With the growing concerns over harassment online and offline, Singapore is drafting new laws to curb this problem, Law Minister K. Shanmugam announced last month.
He cited a 2012 Microsoft survey that showed that Singapore had the second-highest rate of online bullying among children aged eight to 17.
China topped the list of 25 countries polled.
But besides the force of the law, more can be done to empower the youth to speak up against cyber-bullying, which includes spreading rumours and posting nasty or threatening messages and embarrassing pictures of the victim online.
One way is to raise awareness of its consequences and to encourage teens themselves to stand up for the victims, overseas research has pointed out.
Young people are "not generally deterred by overly punitive policies or the threat of arrest", according to a paper on social influences on cyber-bullying behaviours among teens published this year.
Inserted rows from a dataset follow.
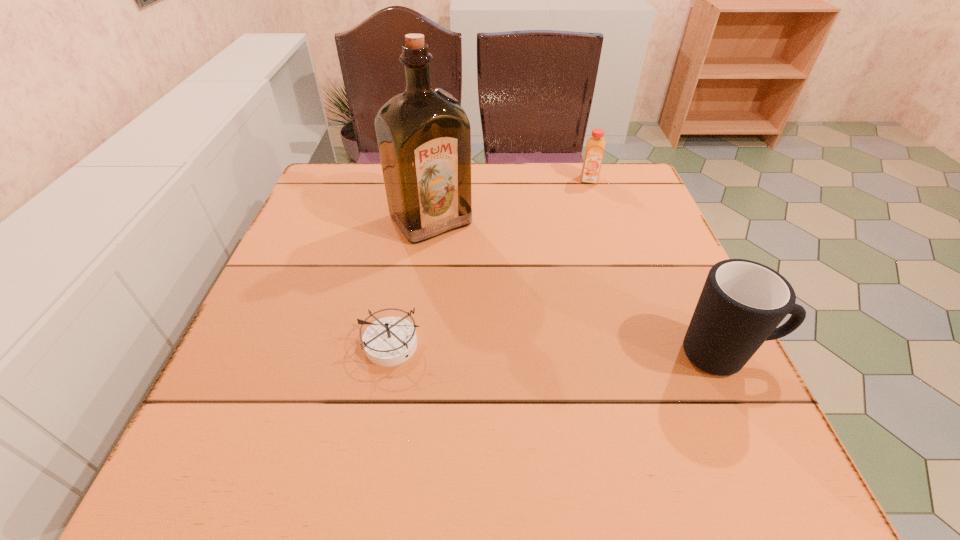 Find the location of a particular element. This screenshot has width=960, height=540. object present at the near right corner is located at coordinates (742, 302).

Find the location of a particular element. The image size is (960, 540). free point at the far edge is located at coordinates (481, 198).

Where is `vacant region at the near edge of the desktop`? vacant region at the near edge of the desktop is located at coordinates (543, 386).

The width and height of the screenshot is (960, 540). Identify the location of free space at the left edge. (282, 366).

Identify the location of vacant region at the right edge. (690, 362).

The width and height of the screenshot is (960, 540). I want to click on free space at the far left corner, so click(346, 188).

The height and width of the screenshot is (540, 960). In order to click on vacant space at the far right corner of the desktop in this screenshot , I will do `click(631, 190)`.

Identify the location of free spot between the rightmost object and the third tallest object. (658, 267).

Image resolution: width=960 pixels, height=540 pixels. What are the coordinates of `free space between the third shortest object and the compass` in the screenshot? It's located at (560, 349).

Identify the location of vacant point located between the compass and the orange juice. (492, 262).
Rather, informal social controls, such as peer influence, are found to be more influential in curbing deviant behaviour among the youth, said the directors of the Cyber-bullying Research Centre in America, Dr Sameer Hinduja and Dr Justin W. Patchin.
Both men have researched cyber-bullying extensively. In 2010, they surveyed about 4,500 American students and found that:
- Those who said their friends were cyber-bullies were much more likely to bully others online too.
- Students who felt their parents and schools were not dismissive of cyber-bullying and would punish them for such behaviour were less likely to do so. Therefore, the researchers said parents and schools have to make it clear to their children and students that bullying will not be tolerated and bullies will be taken to task.